** Opening Given data block **

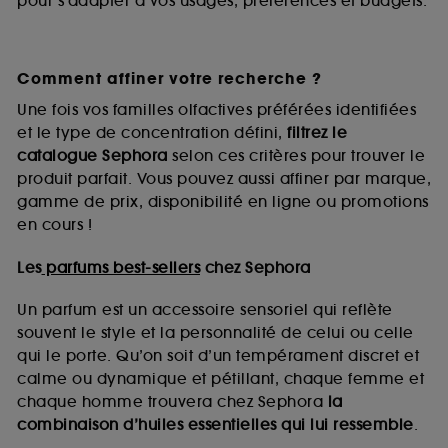
pour s’adapter à vos usages, préférences et budgets.
Comment affiner votre recherche ?
Une fois vos familles olfactives préférées identifiées
et le type de concentration défini,
filtrez le
catalogue Sephora
selon ces critères pour trouver le
produit parfait. Vous pouvez aussi affiner par marque,
gamme de prix, disponibilité en ligne ou promotions
en cours !
Les
parfums best-sellers
chez Sephora
Un parfum est un accessoire sensoriel qui reflète
souvent le style et la personnalité de celui ou celle
qui le porte. Qu’on soit d’un tempérament discret et
calme ou dynamique et pétillant, chaque femme et
chaque homme trouvera chez Sephora
la
combinaison d’huiles essentielles qui lui ressemble
.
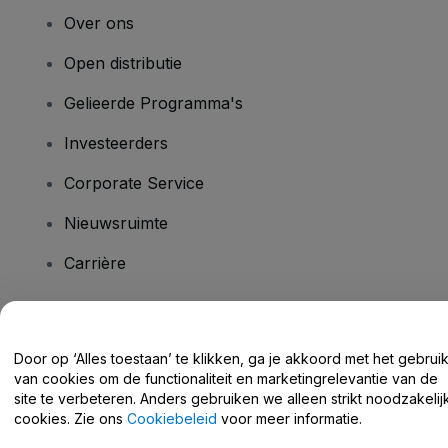
Over ons
Open distributie
Gelieerde Programma's
Investeerders
Corporate Service
Nieuwsruimte
Carrière
Heb je vragen?
Door op ‘Alles toestaan’ te klikken, ga je akkoord met het gebrui
van cookies om de functionaliteit en marketingrelevantie van de
Helpcentrum / Neem Contact Met Ons Op
site te verbeteren. Anders gebruiken we alleen strikt noodzakelij
cookies. Zie ons
Cookiebeleid
voor meer informatie.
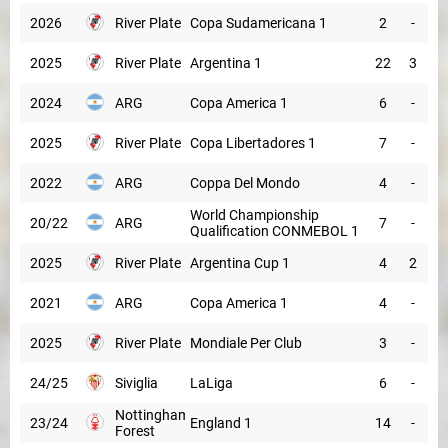
2026
River Plate
Copa Sudamericana 1
2
-
2025
River Plate
Argentina 1
22
3
2024
ARG
Copa America 1
6
-
2025
River Plate
Copa Libertadores 1
7
-
2022
ARG
Coppa Del Mondo
4
-
World Championship
20/22
ARG
7
-
Qualification CONMEBOL 1
2025
River Plate
Argentina Cup 1
4
2
2021
ARG
Copa America 1
4
-
2025
River Plate
Mondiale Per Club
3
-
24/25
Siviglia
LaLiga
6
-
Nottingham
23/24
England 1
14
-
Forest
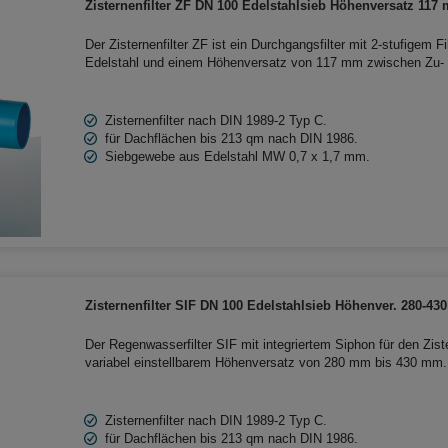
Zisternenfilter ZF DN 100 Edelstahlsieb Höhenversatz 117
Der Zisternenfilter ZF ist ein Durchgangsfilter mit 2-stufigem F
Edelstahl und einem Höhenversatz von 117 mm zwischen Zu- u
2-stufige Filterung ist der Filter ideal bei starkem Laubanfall. 
Haustechnik.
Zisternenfilter nach DIN 1989-2 Typ C.
für Dachflächen bis 213 qm nach DIN 1986.
Siebgewebe aus Edelstahl MW 0,7 x 1,7 mm.
Zisternenfilter SIF DN 100 Edelstahlsieb Höhenver. 280-4
Der Regenwasserfilter SIF mit integriertem Siphon für den Zis
variabel einstellbarem Höhenversatz von 280 mm bis 430 mm. D
Edelstahlsieb für Gartenbewässerung und Haustechnik ist für 
Kunststoffzisternen geeignet.
Zisternenfilter nach DIN 1989-2 Typ C.
für Dachflächen bis 213 qm nach DIN 1986.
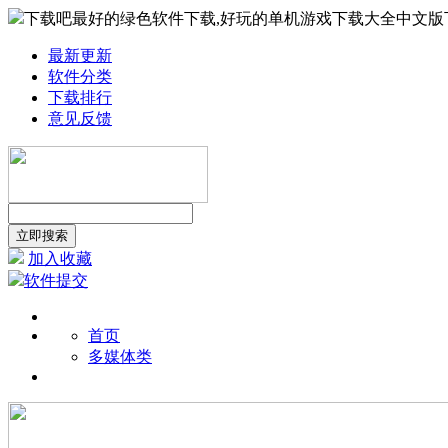
下载吧最好的绿色软件下载,好玩的单机游戏下载大全中文版
最新更新
软件分类
下载排行
意见反馈
加入收藏
软件提交
首页
多媒体类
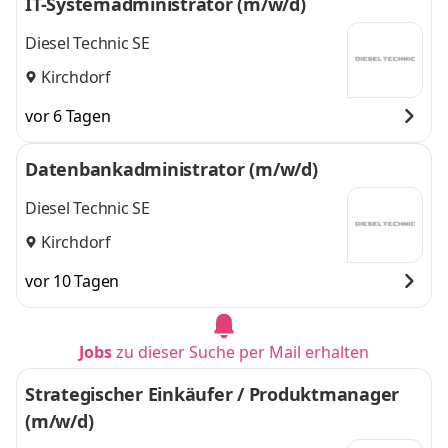
IT-Systemadministrator (m/w/d)
Diesel Technic SE
Kirchdorf
vor 6 Tagen
Datenbankadministrator (m/w/d)
Diesel Technic SE
Kirchdorf
vor 10 Tagen
Jobs
zu dieser Suche per Mail erhalten
Strategischer Einkäufer / Produktmanager
(m/w/d)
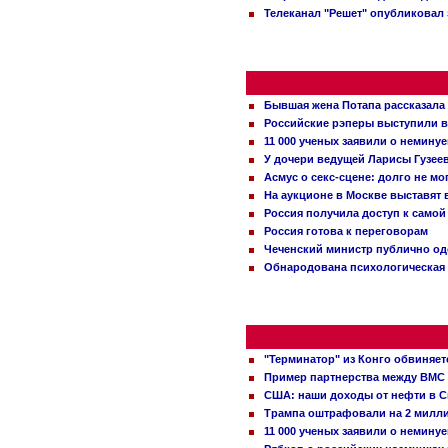
Телеканал "Решет" опубликовал 
Бывшая жена Потапа рассказала
Российские рэперы выступили в
11 000 ученых заявили о немину
У дочери ведущей Ларисы Гузее
Асмус о секс-сцене: долго не м
На аукционе в Москве выставят
Россия получила доступ к самой
Россия готова к переговорам
Чеченский министр публично о
Обнародована психологическая 
"Терминатор" из Конго обвиняет
Пример партнерства между ВМС
США: наши доходы от нефти в С
Трампа оштрафовали на 2 милл
11 000 ученых заявили о немину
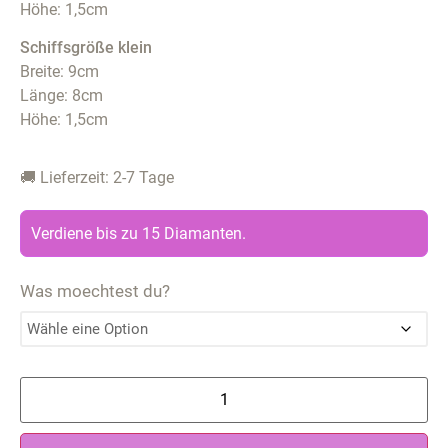
Höhe: 1,5cm
Schiffsgröße klein
Breite: 9cm
Länge: 8cm
Höhe: 1,5cm
🚚 Lieferzeit: 2-7 Tage
Verdiene bis zu 15 Diamanten.
Was moechtest du?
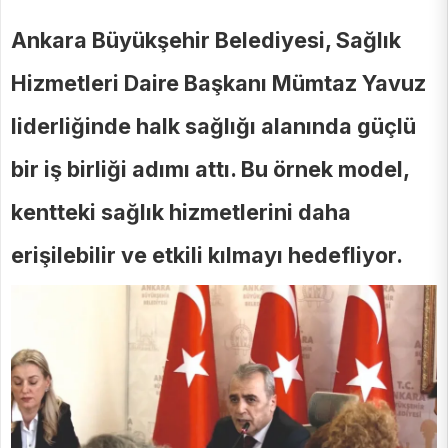
Ankara Büyükşehir Belediyesi, Sağlık
Hizmetleri Daire Başkanı Mümtaz Yavuz
liderliğinde halk sağlığı alanında güçlü
bir iş birliği adımı attı. Bu örnek model,
kentteki sağlık hizmetlerini daha
erişilebilir ve etkili kılmayı hedefliyor.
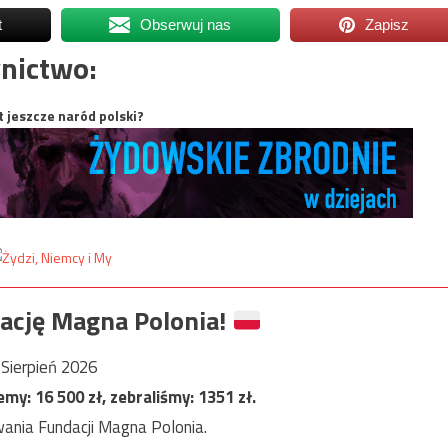
t
Obserwuj nas
Zapisz
nictwo:
t jeszcze naród polski?
ację Magna Polonia!
Sierpień 2026
jemy:
16 500
zł, zebraliśmy:
1351
zł.
ania Fundacji Magna Polonia.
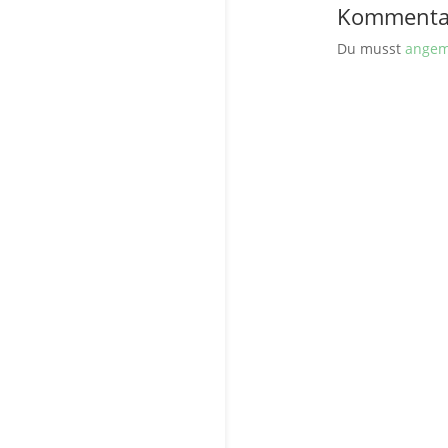
Kommenta
Du musst
angem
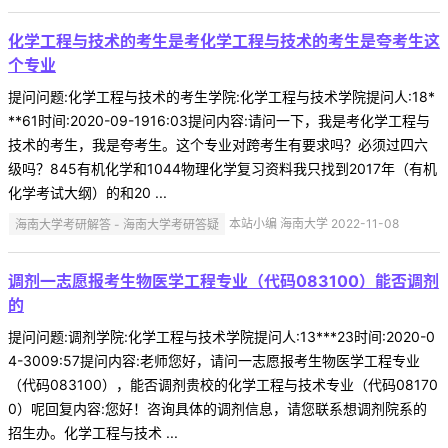
化学工程与技术的考生是考化学工程与技术的考生是夸考生这
个专业
提问问题:化学工程与技术的考生学院:化学工程与技术学院提问人:18*
**61时间:2020-09-1916:03提问内容:请问一下，我是考化学工程与
技术的考生，我是夸考生。这个专业对跨考生有要求吗？必须过四六
级吗？845有机化学和1044物理化学复习资料我只找到2017年（有机
化学考试大纲）的和20 ...
海南大学考研解答 - 海南大学考研答疑
本站小编 海南大学 2022-11-08
调剂一志愿报考生物医学工程专业（代码083100）能否调剂
的
提问问题:调剂学院:化学工程与技术学院提问人:13***23时间:2020-0
4-3009:57提问内容:老师您好，请问一志愿报考生物医学工程专业
（代码083100），能否调剂贵校的化学工程与技术专业（代码08170
0）呢回复内容:您好！咨询具体的调剂信息，请您联系想调剂院系的
招生办。化学工程与技术 ...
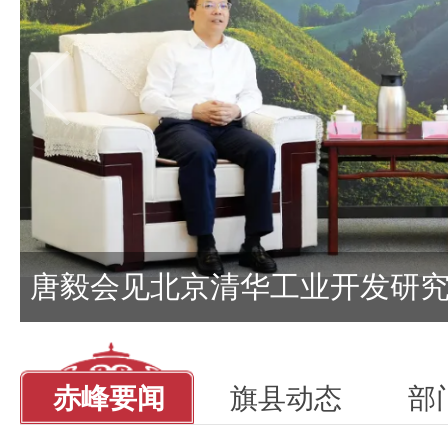
习近平在上海
中塔人士共话《习近平谈
李强签署国务院令 公布修
为实现全年发展目标任务夯
布图设计保护
平总书记引领“十
唐毅会见北京清华工业开发研
赤峰要闻
旗县动态
部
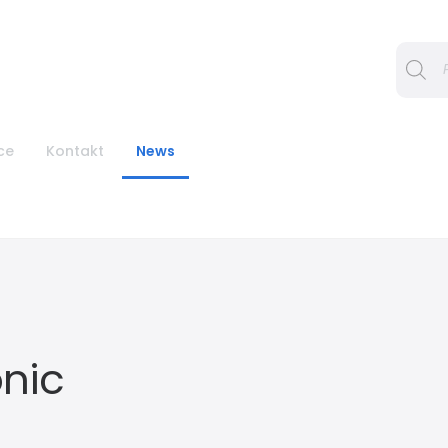
Procura
ce
Kontakt
News
nic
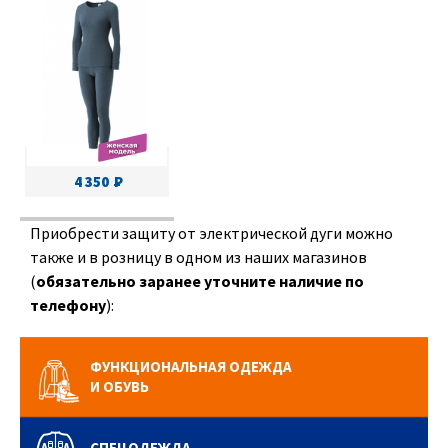
4 350
Приобрести защиту от электрической дуги можно
также и в розницу в одном из наших магазинов
(
обязательно заранее уточните наличие по
телефону
):
ФУНКЦИОНАЛЬНАЯ ОДЕЖДА
И ОБУВЬ
СПЕЦОДЕЖДА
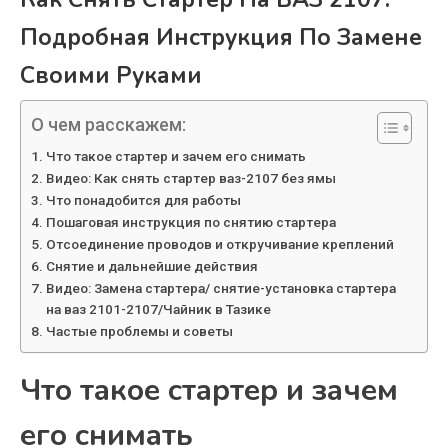
Подробная Инструкция По Замене
Своими Руками
О чем расскажем:
Что такое стартер и зачем его снимать
Видео: Как снять стартер ваз-2107 без ямы
Что понадобится для работы
Пошаговая инструкция по снятию стартера
Отсоединение проводов и откручивание креплений
Снятие и дальнейшие действия
Видео: Замена стартера/ снятие-установка стартера
на ваз 2101-2107/Чайник в Тазике
Частые проблемы и советы
Что такое стартер и зачем
его снимать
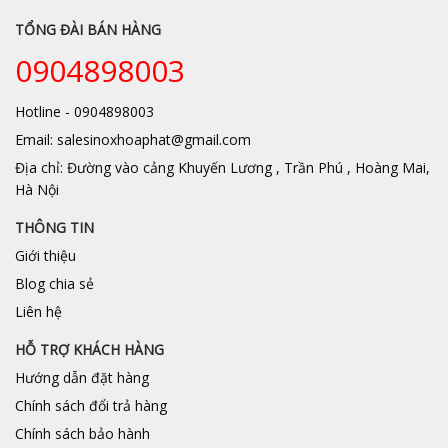
TỔNG ĐÀI BÁN HÀNG
0904898003
Hotline - 0904898003
Email: salesinoxhoaphat@gmail.com
Địa chỉ: Đường vào cảng Khuyến Lương , Trần Phú , Hoàng Mai,
Hà Nội
THÔNG TIN
Giới thiệu
Blog chia sẻ
Liên hệ
HỖ TRỢ KHÁCH HÀNG
Hướng dẫn đặt hàng
Chính sách đổi trả hàng
Chính sách bảo hành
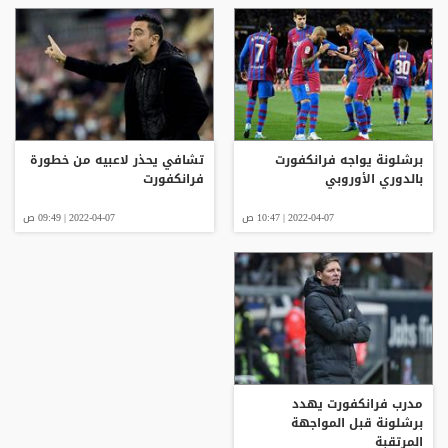
برشلونة يواجه فرانكفورت
تشافي يحذر لاعبيه من خطورة
بالدوري الأوروبي
فرانكفورت
2022-04-07 | 10:47 ص
2022-04-07 | 09:49 ص
مدرب فرانكفورت يهدد
برشلونة قبل المواجهة
المرتقبة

** Closing Given data block **

To do » Repeat every record exactly, but not the pictures.

Response area »
pour s’adapter à vos usages, préférences et budgets.
Comment affiner votre recherche ?
Une fois vos familles olfactives préférées identifiées
et le type de concentration défini,
filtrez le
catalogue Sephora
selon ces critères pour trouver le
produit parfait. Vous pouvez aussi affiner par marque,
gamme de prix, disponibilité en ligne ou promotions
en cours !
Les
parfums best-sellers
chez Sephora
Un parfum est un accessoire sensoriel qui reflète
souvent le style et la personnalité de celui ou celle
qui le porte. Qu’on soit d’un tempérament discret et
calme ou dynamique et pétillant, chaque femme et
chaque homme trouvera chez Sephora
la
combinaison d’huiles essentielles qui lui ressemble
.
Over ons
Open distributie
Gelieerde Programma's
Investeerders
Corporate Service
Nieuwsruimte
Carrière
Heb je vragen?
Door op ‘Alles toestaan’ te klikken, ga je akkoord met het gebrui
van cookies om de functionaliteit en marketingrelevantie van de
Helpcentrum / Neem Contact Met Ons Op
site te verbeteren. Anders gebruiken we alleen strikt noodzakelij
cookies. Zie ons
Cookiebeleid
voor meer informatie.
2026
River Plate
Copa Sudamericana 1
2
-
2025
River Plate
Argentina 1
22
3
2024
ARG
Copa America 1
6
-
2025
River Plate
Copa Libertadores 1
7
-
2022
ARG
Coppa Del Mondo
4
-
World Championship
20/22
ARG
7
-
Qualification CONMEBOL 1
2025
River Plate
Argentina Cup 1
4
2
2021
ARG
Copa America 1
4
-
2025
River Plate
Mondiale Per Club
3
-
24/25
Siviglia
LaLiga
6
-
Nottingham
23/24
England 1
14
-
Forest
Zisternenfilter ZF DN 100 Edelstahlsieb Höhenversatz 117
Der Zisternenfilter ZF ist ein Durchgangsfilter mit 2-stufigem F
Edelstahl und einem Höhenversatz von 117 mm zwischen Zu- u
2-stufige Filterung ist der Filter ideal bei starkem Laubanfall. 
Haustechnik.
Zisternenfilter nach DIN 1989-2 Typ C.
für Dachflächen bis 213 qm nach DIN 1986.
Siebgewebe aus Edelstahl MW 0,7 x 1,7 mm.
Zisternenfilter SIF DN 100 Edelstahlsieb Höhenver. 280-4
Der Regenwasserfilter SIF mit integriertem Siphon für den Zis
variabel einstellbarem Höhenversatz von 280 mm bis 430 mm. D
Edelstahlsieb für Gartenbewässerung und Haustechnik ist für 
Kunststoffzisternen geeignet.
Zisternenfilter nach DIN 1989-2 Typ C.
für Dachflächen bis 213 qm nach DIN 1986.
下载吧最好的绿色软件下载,好玩的单机游戏下载大全中文版
最新更新
软件分类
下载排行
意见反馈
加入收藏
软件提交
首页
多媒体类
IT-Systemadministrator (m/w/d)
Diesel Technic SE
Kirchdorf
vor 6 Tagen
Datenbankadministrator (m/w/d)
Diesel Technic SE
Kirchdorf
vor 10 Tagen
Jobs
zu dieser Suche per Mail erhalten
Strategischer Einkäufer / Produktmanager
(m/w/d)
Телеканал "Решет" опубликовал 
Бывшая жена Потапа рассказала
Российские рэперы выступили в
11 000 ученых заявили о немину
У дочери ведущей Ларисы Гузее
Асмус о секс-сцене: долго не м
На аукционе в Москве выставят
Россия получила доступ к самой
Россия готова к переговорам
Чеченский министр публично о
Обнародована психологическая 
"Терминатор" из Конго обвиняет
Пример партнерства между ВМС
США: наши доходы от нефти в С
Трампа оштрафовали на 2 милл
11 000 ученых заявили о немину
Höhe: 1,5cm
Schiffsgröße klein
Breite: 9cm
Länge: 8cm
Höhe: 1,5cm
🚚 Lieferzeit: 2-7 Tage
Verdiene bis zu 15 Diamanten.
Was moechtest du?
Ankara Büyükşehir Belediyesi, Sağlık
Hizmetleri Daire Başkanı Mümtaz Yavuz
liderliğinde halk sağlığı alanında güçlü
bir iş birliği adımı attı. Bu örnek model,
kentteki sağlık hizmetlerini daha
erişilebilir ve etkili kılmayı hedefliyor.
t
Obserwuj nas
Zapisz
nictwo:
t jeszcze naród polski?
ację Magna Polonia!
Sierpień 2026
jemy:
16 500
zł, zebraliśmy:
1351
zł.
ania Fundacji Magna Polonia.
Kommenta
Du musst
angem
化学工程与技术的考生是考化学工程与技术的考生是夸考生这
个专业
提问问题:化学工程与技术的考生学院:化学工程与技术学院提问人:18*
**61时间:2020-09-1916:03提问内容:请问一下，我是考化学工程与
技术的考生，我是夸考生。这个专业对跨考生有要求吗？必须过四六
级吗？845有机化学和1044物理化学复习资料我只找到2017年（有机
化学考试大纲）的和20 ...
海南大学考研解答 - 海南大学考研答疑
本站小编 海南大学 2022-11-08
调剂一志愿报考生物医学工程专业（代码083100）能否调剂
的
提问问题:调剂学院:化学工程与技术学院提问人:13***23时间:2020-0
4-3009:57提问内容:老师您好，请问一志愿报考生物医学工程专业
（代码083100），能否调剂贵校的化学工程与技术专业（代码08170
0）呢回复内容:您好！咨询具体的调剂信息，请您联系想调剂院系的
招生办。化学工程与技术 ...
习近平在上海
中塔人士共话《习近平谈
李强签署国务院令 公布修
为实现全年发展目标任务夯
布图设计保护
平总书记引领“十
唐毅会见北京清华工业开发研
赤峰要闻
旗县动态
部
Procura
ce
Kontakt
News
nic
4 350
Приобрести защиту от электрической дуги можно
также и в розницу в одном из наших магазинов
(
обязательно заранее уточните наличие по
телефону
):
ФУНКЦИОНАЛЬНАЯ ОДЕЖДА
И ОБУВЬ
СПЕЦОДЕЖДА
Подробная Инструкция По Замене
Своими Руками
О чем расскажем:
Что такое стартер и зачем его снимать
Видео: Как снять стартер ваз-2107 без ямы
Что понадобится для работы
Пошаговая инструкция по снятию стартера
Отсоединение проводов и откручивание креплений
Снятие и дальнейшие действия
Видео: Замена стартера/ снятие-установка стартера
на ваз 2101-2107/Чайник в Тазике
Частые проблемы и советы
Что такое стартер и зачем
его снимать
TỔNG ĐÀI BÁN HÀNG
0904898003
Hotline - 0904898003
Email: salesinoxhoaphat@gmail.com
Địa chỉ: Đường vào cảng Khuyến Lương , Trần Phú , Hoàng Mai,
Hà Nội
THÔNG TIN
Giới thiệu
Blog chia sẻ
Liên hệ
HỖ TRỢ KHÁCH HÀNG
Hướng dẫn đặt hàng
Chính sách đổi trả hàng
Chính sách bảo hành
برشلونة يواجه فرانكفورت
تشافي يحذر لاعبيه من خطورة
بالدوري الأوروبي
فرانكفورت
2022-04-07 | 10:47 ص
2022-04-07 | 09:49 ص
مدرب فرانكفورت يهدد
برشلونة قبل المواجهة
المرتقبة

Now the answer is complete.